Dios ha llamado al hombre a participar de la vida de la Santísima Trinidad. «Esta vocación a la vida eterna es sobrenatural » (Catecismo, 1998) [1]. Para conducirnos a este fin último sobrenatural, nos concede ya en esta tierra un inicio de esa participación que será plena en el cielo. Este don es la gracia santificante, que consiste en una «incoación de la gloria» [2]. Por tanto, la gracia santificante:

— «es el don gratuito que Dios nos hace de su vida, infundida por el Espíritu Santo en nuestra alma, para sanarla del pecado y santificarla» (Catecismo, 1999);

— «es una participación en la vida de Dios » (Catecismo, 1997; cfr. 2 P 1, 4), que nos diviniza (cfr. Catecismo, 1999);

— es, por tanto, una nueva vida, sobrenatural; como un nuevo nacimiento por el que somos constituidos en hijos de Dios por adopción, partícipes de la filiación natural del Hijo: «hijos en el Hijo» [3];

— nos introduce así en la intimidad de la vida trinitaria. Como hijos adoptivos, podemos llamar «Padre» a Dios, en unión con el Hijo único (cfr. Catecismo, 1997);

— es «gracia de Cristo», porque en la situación presente —es decir, después del pecado y de la Redención obrada por Jesucristo— la gracia nos llega como participación de la gracia de Cristo (Catecismo, 1997): «De su plenitud todos hemos recibido gracia sobre gracia» (Jn 1, 16). La gracia nos configura con Cristo (cfr. Rm 8, 29);

— es «gracia del Espíritu Santo», porque es infundida en el alma por el Espíritu Santo [4].

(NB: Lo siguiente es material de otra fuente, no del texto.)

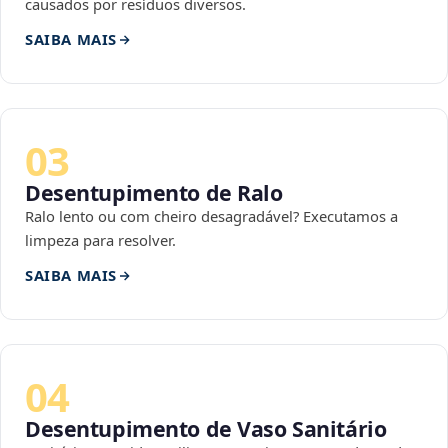
causados por resíduos diversos.
SAIBA MAIS
03
Desentupimento de Ralo
Ralo lento ou com cheiro desagradável? Executamos a
limpeza para resolver.
SAIBA MAIS
04
Desentupimento de Vaso Sanitário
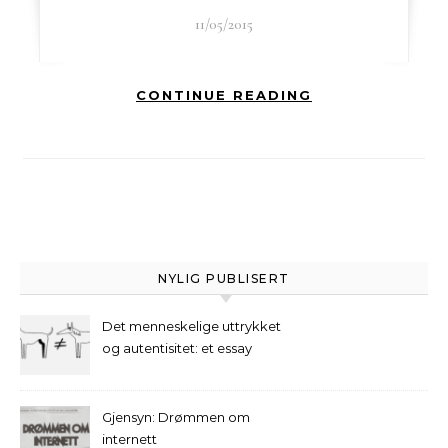
11/05/2015
CONTINUE READING
NYLIG PUBLISERT
Det menneskelige uttrykket
og autentisitet: et essay
Gjensyn: Drømmen om
internett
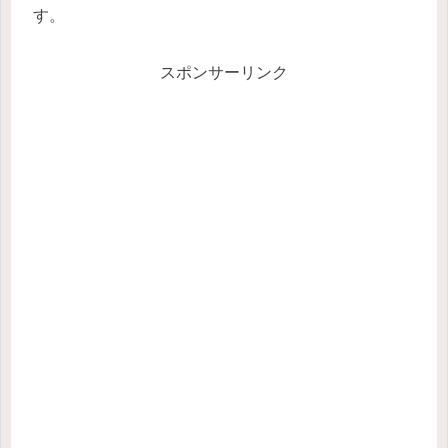
す。
スポンサーリンク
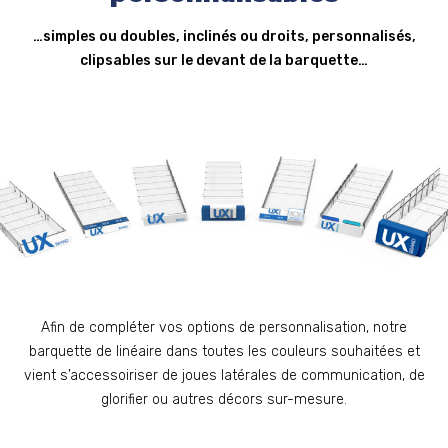
…simples ou doubles, inclinés ou droits, personnalisés,
clipsables sur le devant de la barquette…
Afin de compléter vos options de personnalisation, notre
barquette de linéaire dans toutes les couleurs souhaitées et
vient s’accessoiriser de joues latérales de communication, de
glorifier ou autres décors sur-mesure.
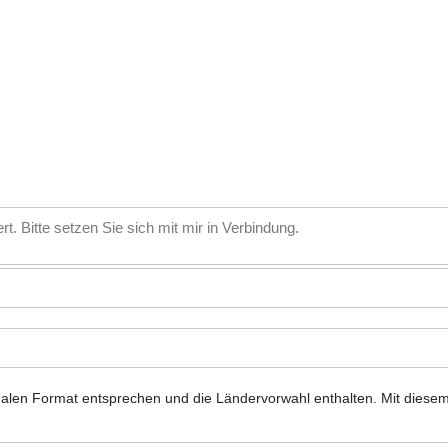
nalen Format entsprechen und die Ländervorwahl enthalten.
Mit diese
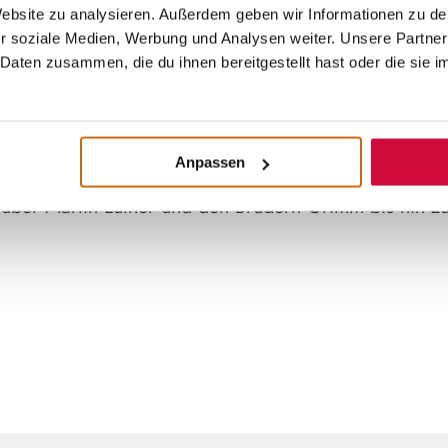
 Website zu analysieren. Außerdem geben wir Informationen zu d
r soziale Medien, Werbung und Analysen weiter. Unsere Partner
t einer
Stadtführung
in Marburg?
Daten zusammen, die du ihnen bereitgestellt hast oder die sie 
typischen Symbiose aus Alt und Neu. Neben einem topm
chen Elisabethkirche und Landgrafenschloss, begeister
angvollen Gässchen und Treppenaufgänge könnt auch ih
Anpassen
0 Höhenmetern schon erarbeiten. Und es lohnt sich! 
 über Martin Luther und den Brüdern Grimm bis hin zu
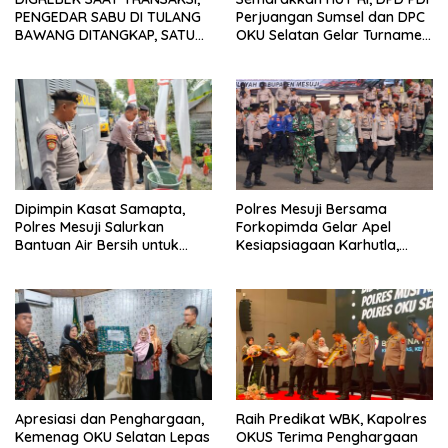
PENGEDAR SABU DI TULANG
Perjuangan Sumsel dan DPC
BAWANG DITANGKAP, SATU
OKU Selatan Gelar Turnamen
KABUR KE KEBUN KARET
Bola Voli
Dipimpin Kasat Samapta,
Polres Mesuji Bersama
Polres Mesuji Salurkan
Forkopimda Gelar Apel
Bantuan Air Bersih untuk
Kesiapsiagaan Karhutla,
Warga Desa Labuhan Permai
Kapolres: Utamakan
Pencegahan
Apresiasi dan Penghargaan,
Raih Predikat WBK, Kapolres
Kemenag OKU Selatan Lepas
OKUS Terima Penghargaan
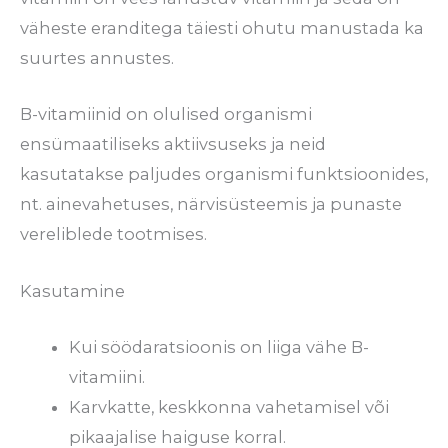
väheste eranditega täiesti ohutu manustada ka
suurtes annustes.
B-vitamiinid on olulised organismi
ensümaatiliseks aktiivsuseks ja neid
kasutatakse paljudes organismi funktsioonides,
nt. ainevahetuses, närvisüsteemis ja punaste
vereliblede tootmises.
Kasutamine
Kui söödaratsioonis on liiga vähe B-
vitamiini.
Karvkatte, keskkonna vahetamisel või
pikaajalise haiguse korral.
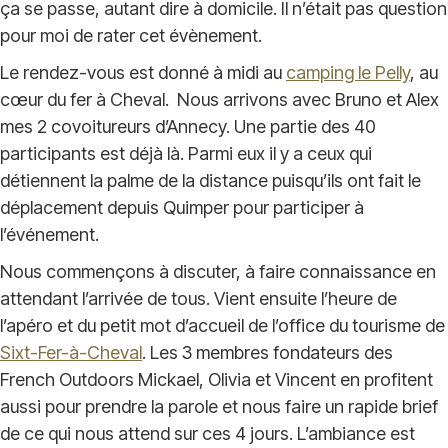
ça se passe, autant dire à domicile. Il n’était pas question
pour moi de rater cet évènement.
Le rendez-vous est donné à midi au
camping le Pelly
, au
cœur du fer à Cheval. Nous arrivons avec Bruno et Alex
mes 2 covoitureurs d’Annecy. Une partie des 40
participants est déjà là. Parmi eux il y a ceux qui
détiennent la palme de la distance puisqu’ils ont fait le
déplacement depuis Quimper pour participer à
l’événement.
Nous commençons à discuter, à faire connaissance en
attendant l’arrivée de tous. Vient ensuite l’heure de
l’apéro et du petit mot d’accueil de l’office du tourisme de
Sixt-Fer-à-Cheval
. Les 3 membres fondateurs des
French Outdoors Mickael, Olivia et Vincent en profitent
aussi pour prendre la parole et nous faire un rapide brief
de ce qui nous attend sur ces 4 jours. L’ambiance est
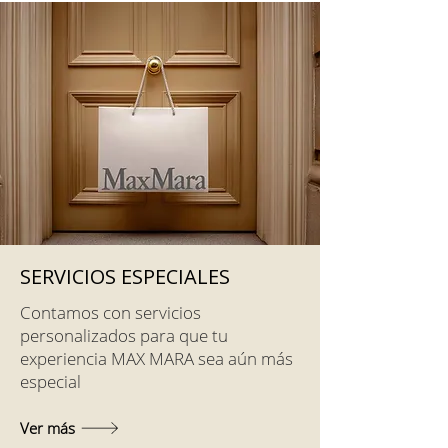
SERVICIOS ESPECIALES
Contamos con servicios
personalizados para que tu
experiencia MAX MARA sea aún más
especial
Ver más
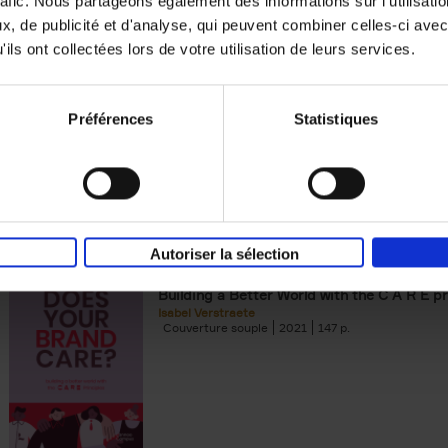
rafic. Nous partageons également des informations sur l'utilisati
, de publicité et d'analyse, qui peuvent combiner celles-ci avec
Digital marketing like a PRO -
ils ont collectées lors de votre utilisation de leurs services.
completely revised edition
(EN)
Prepare. Run. Optimize.
Clo Willaerts
Préférences
Statistiques
Couverture souple
2022
226
Autoriser la sélection
Does Your Brand Care?
(EN)
Building a Better World with the C A R E pr
Isabel Verstraete
Couverture souple
2021
147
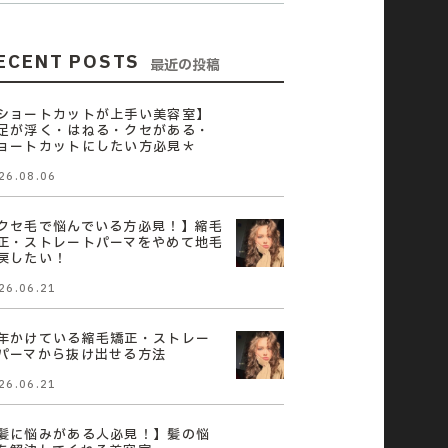
ECENT POSTS
最近の投稿
ショートカットが上手い美容室】
足が浮く・はねる・クセがある・
ョートカットにしたい方必見＊
26.08.06
クセ毛で悩んでいる方必見！】縮毛
正・ストレートパーマをやめて地毛
戻したい！
26.06.21
年かけている縮毛矯正・ストレー
パーマから抜け出せる方法
26.06.21
髪に悩みがある人必見！】髪の悩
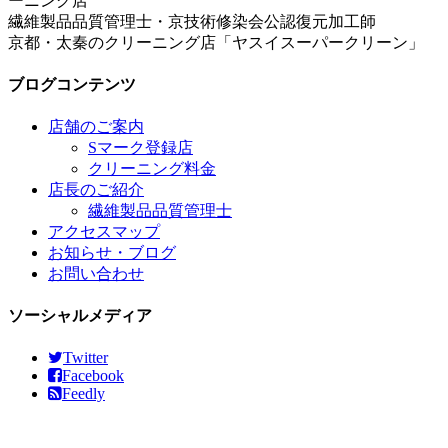
繊維製品品質管理士・京技術修染会公認復元加工師
京都・太秦のクリーニング店「ヤスイスーパークリーン」
ブログコンテンツ
店舗のご案内
Sマーク登録店
クリーニング料金
店長のご紹介
繊維製品品質管理士
アクセスマップ
お知らせ・ブログ
お問い合わせ
ソーシャルメディア
Twitter
Facebook
Feedly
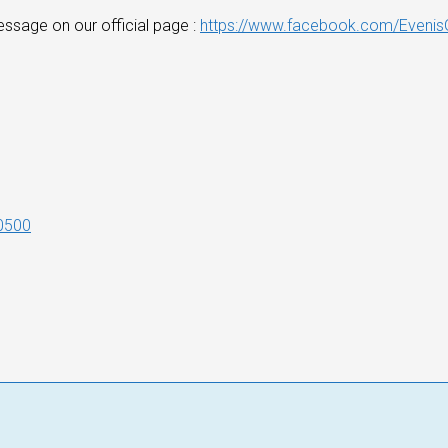
essage on our official page :
https://www.facebook.com/EvenisG
0500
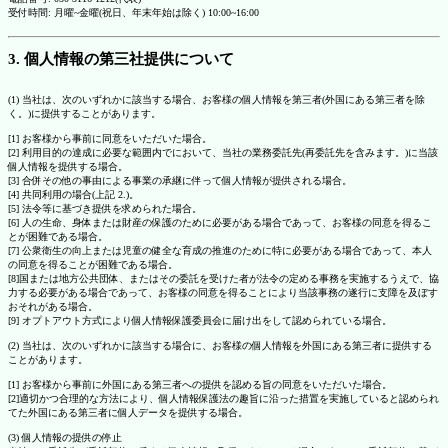
受付時間: 月曜~金曜(祝日、年末年始は除く) 10:00~16:00
3. 個人情報の第三社提供について
(1) 当社は、次のいずれかに該当する場合、お客様の個人情報を第三者(外国にある第三者を除
く。)に提供することがあります。
[1] お客様から事前に同意をいただいた場合。
[2] 利用目的の達成に必要な範囲内でにおいて、当社の業務委託先(再委託先を含みます。)に当該
個人情報を提供する場合。
[3] 合併その他の事由による事業の承継に伴って個人情報が提供される場合。
[4] 共同利用の場合(上記 2.)。
[5] 法令等に基づき提供を求められた場合。
[6] 人の生命、身体または財産の保護のために必要がある場合であって、お客様の同意を得るこ
とが困難である場合。
[7] 公衆衛生の向上または児童の健全な育成の推進のために特に必要がある場合であって、本人
の同意を得ることが困難である場合。
[8]国または地方公共団体、またはその委託を受けた者が法令の定める事務を実施するうえで、協
力する必要がある場合であって、お客様の同意を得ることにより当該事務の遂行に支障を及ぼす
おそれがある場合。
[9] オプトアウト方式により個人情報保護委員会に届け出をして認められている場合。
(2) 当社は、次のいずれかに該当する場合に、お客様の個人情報を外国にある第三者に提供する
ことがあります。
[1] お客様から事前に外国にある第三者への提供を認める旨の同意をいただいた場合。
[2]適切かつ合理的な方法により、個人情報保護法の趣旨に沿った措置を実施していると認められ
てた外国にある第三者に個人データを提供する場合。
(3) 個人情報の提供の停止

La gracia santificante se llama también gracia habitual porque es una disposición estable que perfecciona al alma por la infusión de virtudes, para hacerla capaz de vivir con Dios, de obrar por su amor (cfr. Catecismo , 2000) [5].

2. La justificación

La primera obra de la gracia en nosotros es la justificación (cfr. Catecismo, 1989). Se llama justificación al paso del estado de pecado al estado gracia (o “de justicia”, porque la gracia nos hace “justos”) [6]. Ésta tiene lugar en el Bautismo, y cada vez que Dios perdona los pecados mortales e infunde la gracia santificante (ordinariamente en el sacramento de la penitencia) [7]. La justificación «es la obra más excelente del amor de Dios» (Catecismo, 1994; cfr. Ef 2, 4-5).

3. La santificación

Dios no niega a nadie su gracia, porque quiere que todos los hombres se salven (1 Tm 2, 4): todos están llamados a la santidad (cfr. Mt 5, 48) [8]. La gracia «es en nosotros la fuente de la obra de santificación» (Catecismo, 1999); sana y eleva nuestra naturaleza haciéndonos capaces de obrar como hijos de Dios [9], y de reproducir la imagen de Cristo (cfr. Rm 8,29): es decir, de ser, cada uno, alter Christus , otro Cristo. Esta semejanza con Cristo se manifiesta en las virtudes.

La santificación es el progreso en santidad; consiste en la unión cada vez más íntima con Dios (cfr. Catecismo, 2014), hasta llegar a ser no sólo otro Cristo sino ipse Christus , el mismo Cristo [10]: es decir, una sola cosa con Cristo, como miembro suyo (cfr. 1 Co 12, 27). Para crecer en santidad es necesario cooperar libremente con la gracia, y esto requiere esfuerzo, lucha, a causa del desorden introducido por el pecado (el fomes peccati). «No hay santidad sin renuncia y sin combate espiritual» (Catecismo, 2015) [11].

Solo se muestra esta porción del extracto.